Earlier I posted that Yahoo had lost market share in February, despite now being the default search engine in Firefox for US users. But boy do I feel churlish now as it turns out today is Yahoo’s birthday, and I’m sure with a bit of thought I could have come up with a better gift.

Yahoo is officially 20 years old, and while the company has certainly seen better days, it’s also survived through some turbulent times. In 2008 Microsoft tried to buy it for about $47.5bn, but Yahoo wanted to get more money, a move which backfired badly. Instead of a sale, the company ended up agreeing to outsource search to Bing, a move at the time my colleague Joe Wilcox described, rightly, as a "strange one". Microsoft, he said was "Dumb", and Yahoo was "Dumber".


Under the control of Marissa Mayer, ex-Google employee #20, Yahoo has failed to regain the importance and relevance it once enjoyed, but she has stabilized it, and made some smart moves -- buying Tumblr was one, increasing Flickr’s free storage to 1TB was another, and getting Yahoo Search into Firefox is a third -- even if that last one isn’t exactly paying dividends yet.

In a blog post headed "Thank You For The Last 20 Years" (which my colleague Mark Wilson rightly says sounds like a "going out of business" announcement) David Filo, Co-Founder & Chief Yahoo, says:

In 1995, Jerry and I started Yahoo to help people more easily navigate the web. We wanted to build a guide. When we came up with the idea, it wasn’t designed to be a business, it was simply something we found useful. When we realized other people found it useful, we were motivated to work on it even more.
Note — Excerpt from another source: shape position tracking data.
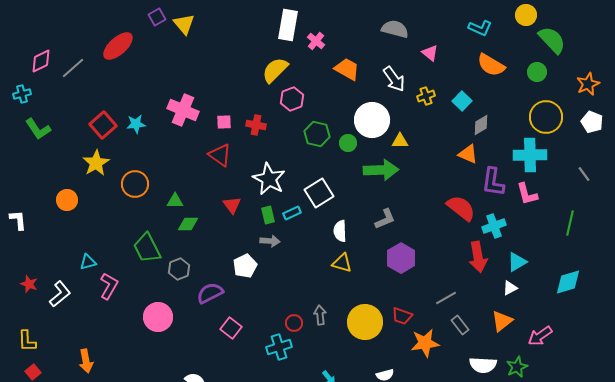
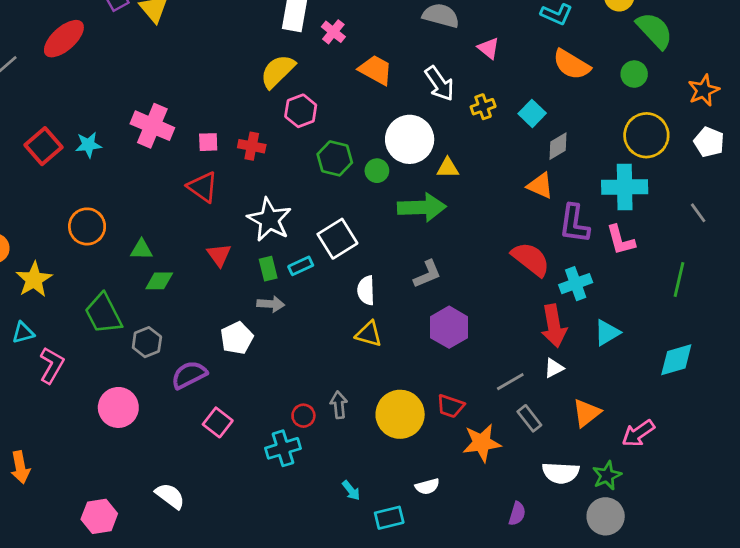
yellow star: (96, 163) -> (34, 280), moved
white triangle: (510, 288) -> (554, 368), moved

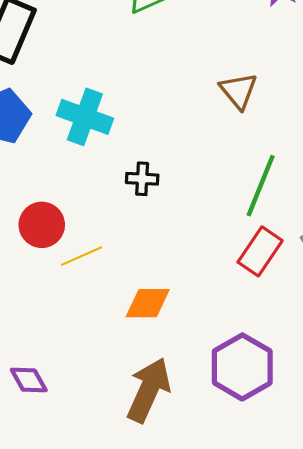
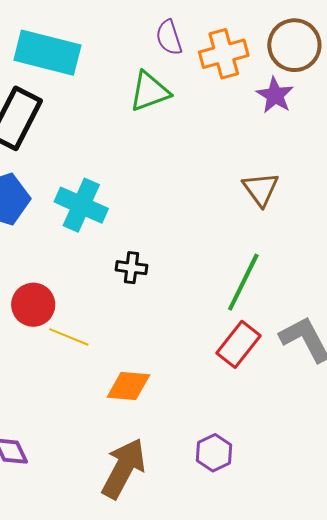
brown triangle: (239, 91) -> (261, 189), moved
yellow line: (82, 256) -> (69, 337), turned 42
purple hexagon: (242, 367) -> (214, 453), size x0.6

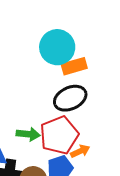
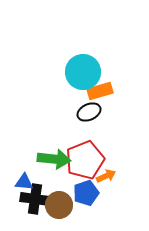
black ellipse: (70, 98) -> (89, 112), moved, size x0.7
green arrow: (28, 134) -> (54, 159), size x1.4

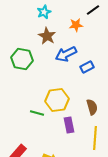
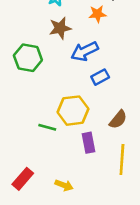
brown star: (47, 36) -> (60, 28), turned 30
blue rectangle: (87, 67) -> (100, 77), moved
brown semicircle: (92, 107) -> (118, 120), turned 56

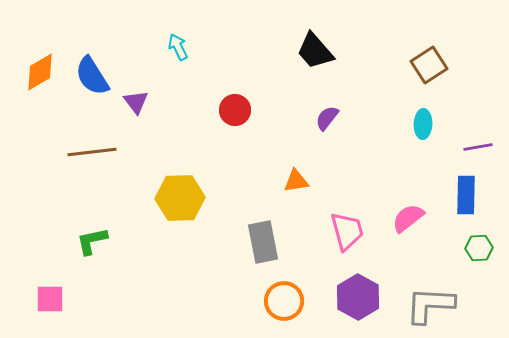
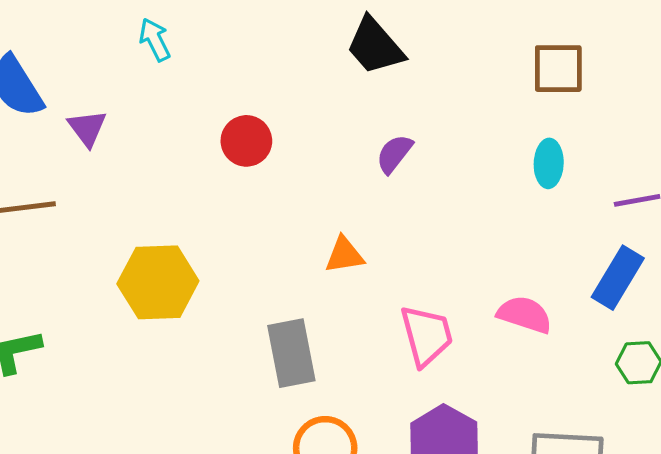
brown square: (429, 65) -> (558, 69), turned 33
blue rectangle: (466, 195) -> (618, 278), turned 30
pink semicircle: (408, 218) -> (525, 315), turned 56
Twenty years later, the core of Yahoo is still the same.  We are driven by the same purpose -- to be your guide around the web. You may not know how much you motivate us every day by using our products and sharing your ideas, but you do. Thank you.

Technology is about constant reinvention.  Every day brings something new and in many ways, it feels like we’re just getting started. We’re in a different place than we were 20 years ago, but the best opportunities lie ahead. We want to continue building products that you love and that might make your lives better.
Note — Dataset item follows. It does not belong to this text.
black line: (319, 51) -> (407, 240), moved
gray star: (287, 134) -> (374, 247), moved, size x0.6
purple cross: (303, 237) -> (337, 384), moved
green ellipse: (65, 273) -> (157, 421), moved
Thank you again for coming to Yahoo every day and inspiring us for the last two decades. I can’t wait to see what the next 20 years brings.

Technology is about constant reinvention, that’s true. Look at companies like Microsoft and Apple which have not only been around for decades, they’ve managed against all odds to stay at the top of their game. Apple is the most valuable company in the world, and Microsoft has numerous billion dollar businesses. Even young whippersnapper Google knows how important reinvention is.

Yahoo isn’t a company that’s managed to master the art of reinvention -- yet. But if it wants to be around for another 20 years, it will have to find a way to do so. The best opportunities probably do lie ahead for Yahoo, but whether it will be smart enough to grab them remains to be seen.

And yes, I know that headline is far, far too obvious.